**** Provided records ****
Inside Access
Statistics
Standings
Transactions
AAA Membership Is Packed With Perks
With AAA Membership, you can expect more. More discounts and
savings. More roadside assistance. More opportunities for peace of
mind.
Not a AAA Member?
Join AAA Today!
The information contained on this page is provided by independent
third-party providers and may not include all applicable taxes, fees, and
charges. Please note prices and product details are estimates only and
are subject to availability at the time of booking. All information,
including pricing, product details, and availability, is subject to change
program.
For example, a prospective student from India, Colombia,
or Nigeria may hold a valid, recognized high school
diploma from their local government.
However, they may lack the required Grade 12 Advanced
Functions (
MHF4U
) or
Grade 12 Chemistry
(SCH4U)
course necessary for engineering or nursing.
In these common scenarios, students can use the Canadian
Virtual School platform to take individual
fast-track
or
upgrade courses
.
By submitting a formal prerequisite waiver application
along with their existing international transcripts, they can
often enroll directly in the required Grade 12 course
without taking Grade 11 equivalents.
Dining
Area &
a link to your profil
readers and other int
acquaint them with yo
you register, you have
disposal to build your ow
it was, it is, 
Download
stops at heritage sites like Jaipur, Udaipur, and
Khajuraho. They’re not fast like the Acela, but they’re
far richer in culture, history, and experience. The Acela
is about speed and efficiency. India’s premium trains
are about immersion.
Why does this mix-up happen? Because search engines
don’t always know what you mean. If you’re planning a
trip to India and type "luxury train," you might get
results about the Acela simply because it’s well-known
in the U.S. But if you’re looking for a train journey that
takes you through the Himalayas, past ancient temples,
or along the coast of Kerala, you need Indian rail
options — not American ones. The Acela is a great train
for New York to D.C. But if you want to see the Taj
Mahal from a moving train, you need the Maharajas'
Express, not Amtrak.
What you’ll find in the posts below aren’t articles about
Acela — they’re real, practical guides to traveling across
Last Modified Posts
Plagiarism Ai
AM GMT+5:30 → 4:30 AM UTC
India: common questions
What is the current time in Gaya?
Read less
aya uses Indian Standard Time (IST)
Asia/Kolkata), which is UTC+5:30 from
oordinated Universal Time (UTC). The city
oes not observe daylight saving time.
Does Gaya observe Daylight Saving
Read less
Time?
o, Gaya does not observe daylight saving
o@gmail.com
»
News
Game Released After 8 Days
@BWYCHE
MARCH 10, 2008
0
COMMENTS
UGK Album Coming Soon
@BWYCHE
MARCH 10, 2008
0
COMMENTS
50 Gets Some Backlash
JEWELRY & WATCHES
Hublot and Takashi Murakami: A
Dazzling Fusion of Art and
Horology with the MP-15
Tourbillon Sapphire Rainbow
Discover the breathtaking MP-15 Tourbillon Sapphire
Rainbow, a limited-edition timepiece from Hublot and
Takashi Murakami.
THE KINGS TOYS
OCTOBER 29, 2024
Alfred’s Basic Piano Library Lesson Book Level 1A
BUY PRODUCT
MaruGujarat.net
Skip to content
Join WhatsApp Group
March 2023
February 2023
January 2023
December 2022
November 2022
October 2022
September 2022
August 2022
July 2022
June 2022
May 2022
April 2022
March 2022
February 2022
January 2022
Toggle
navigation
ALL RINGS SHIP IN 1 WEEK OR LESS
****
What to work on:
Print every record above exactly as it appears.

Task result:
Inside Access
Statistics
Standings
Transactions
AAA Membership Is Packed With Perks
With AAA Membership, you can expect more. More discounts and
savings. More roadside assistance. More opportunities for peace of
mind.
Not a AAA Member?
Join AAA Today!
The information contained on this page is provided by independent
third-party providers and may not include all applicable taxes, fees, and
charges. Please note prices and product details are estimates only and
are subject to availability at the time of booking. All information,
including pricing, product details, and availability, is subject to change
program.
For example, a prospective student from India, Colombia,
or Nigeria may hold a valid, recognized high school
diploma from their local government.
However, they may lack the required Grade 12 Advanced
Functions (
MHF4U
) or
Grade 12 Chemistry
(SCH4U)
course necessary for engineering or nursing.
In these common scenarios, students can use the Canadian
Virtual School platform to take individual
fast-track
or
upgrade courses
.
By submitting a formal prerequisite waiver application
along with their existing international transcripts, they can
often enroll directly in the required Grade 12 course
without taking Grade 11 equivalents.
Dining
Area &
a link to your profil
readers and other int
acquaint them with yo
you register, you have
disposal to build your ow
it was, it is, 
Download
stops at heritage sites like Jaipur, Udaipur, and
Khajuraho. They’re not fast like the Acela, but they’re
far richer in culture, history, and experience. The Acela
is about speed and efficiency. India’s premium trains
are about immersion.
Why does this mix-up happen? Because search engines
don’t always know what you mean. If you’re planning a
trip to India and type "luxury train," you might get
results about the Acela simply because it’s well-known
in the U.S. But if you’re looking for a train journey that
takes you through the Himalayas, past ancient temples,
or along the coast of Kerala, you need Indian rail
options — not American ones. The Acela is a great train
for New York to D.C. But if you want to see the Taj
Mahal from a moving train, you need the Maharajas'
Express, not Amtrak.
What you’ll find in the posts below aren’t articles about
Acela — they’re real, practical guides to traveling across
Last Modified Posts
Plagiarism Ai
AM GMT+5:30 → 4:30 AM UTC
India: common questions
What is the current time in Gaya?
Read less
aya uses Indian Standard Time (IST)
Asia/Kolkata), which is UTC+5:30 from
oordinated Universal Time (UTC). The city
oes not observe daylight saving time.
Does Gaya observe Daylight Saving
Read less
Time?
o, Gaya does not observe daylight saving
o@gmail.com
»
News
Game Released After 8 Days
@BWYCHE
MARCH 10, 2008
0
COMMENTS
UGK Album Coming Soon
@BWYCHE
MARCH 10, 2008
0
COMMENTS
50 Gets Some Backlash
JEWELRY & WATCHES
Hublot and Takashi Murakami: A
Dazzling Fusion of Art and
Horology with the MP-15
Tourbillon Sapphire Rainbow
Discover the breathtaking MP-15 Tourbillon Sapphire
Rainbow, a limited-edition timepiece from Hublot and
Takashi Murakami.
THE KINGS TOYS
OCTOBER 29, 2024
Alfred’s Basic Piano Library Lesson Book Level 1A
BUY PRODUCT
MaruGujarat.net
Skip to content
Join WhatsApp Group
March 2023
February 2023
January 2023
December 2022
November 2022
October 2022
September 2022
August 2022
July 2022
June 2022
May 2022
April 2022
March 2022
February 2022
January 2022
Toggle
navigation
ALL RINGS SHIP IN 1 WEEK OR LESS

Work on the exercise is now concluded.